Law #4 – Players are expected to attempt a cooperative in-game environment.

For a while, at least, the official motto of 4th Edition was “Never Split the Party”. It was heavy-handed, but it sums this up fairly well. D&D is built around having a group of people who gets together and solve problems that no one person can solve alone, and occasionally that no incomplete subset of the group could solve. This is not to say that breaking into two or three groups to approach something is wrong, but it should be a minority of the session. Combats especially are built to expect a certain number of characters, and things get a lot more lethal if the party’s cleric and fighter are exploring a different lead when the wizard and rogue are ambushed. So in general, players should make an effort to stick together unless there’s a fairly good reason, but this law is only tangentially about difficulty level.

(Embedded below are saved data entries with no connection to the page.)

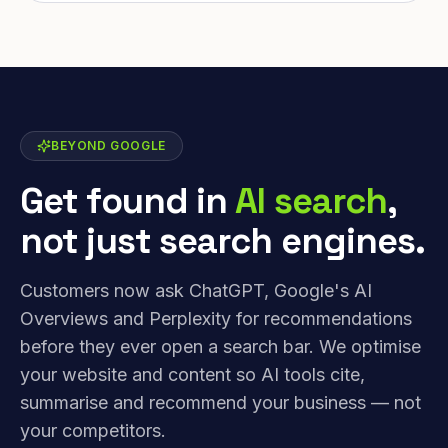
BEYOND GOOGLE
Get found in
AI search
,
not just search engines.
Customers now ask ChatGPT, Google's AI
Overviews and Perplexity for recommendations
before they ever open a search bar. We optimise
your website and content so AI tools cite,
summarise and recommend your business — not
your competitors.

I knew a DM once whose style didn’t mesh with mine, at all. I recall clearly him complaining about the party after one of the first sessions, because the party split up to explore a dungeon, leading them into encounters that they couldn’t survive at half-strength, and he clearly considered this to be a stupid decision on the part of the players. That is, if the group split physically, the players get what they deserve, and that’s part of the game. Some sessions later, however, the players got into a heated discussion about what to do with an artifact they had acquired and the many powerful groups of varying legitimacy that wanted it from them. At one point, the players were actually shouting over each other to fight about what to do, while the DM sat back and smiled. When questioned about it, he said that he was enjoying watching the players fight, and we realized that he had specifically chosen a problem that he knew would divide us and lead into a shouting match. That is, if the players split mentally or ideologically, this was a good and reasonable goal for the DM.

This, to be short, is asinine. Listening to six people fight about the best way to treat an imaginary shield isn’t fun. We talked about this session among ourselves in future weeks, and as far as I know, not a single player enjoyed the argument, and the more a player argued for a route the party did not eventually take, the more upset they were with the session and the campaign. Whenever players are pitted against each other, somebody loses, and losing is even less fun than arguing. So why would a DM create a situation where he or she knows that they are going to frustrate some players and irritate most of them?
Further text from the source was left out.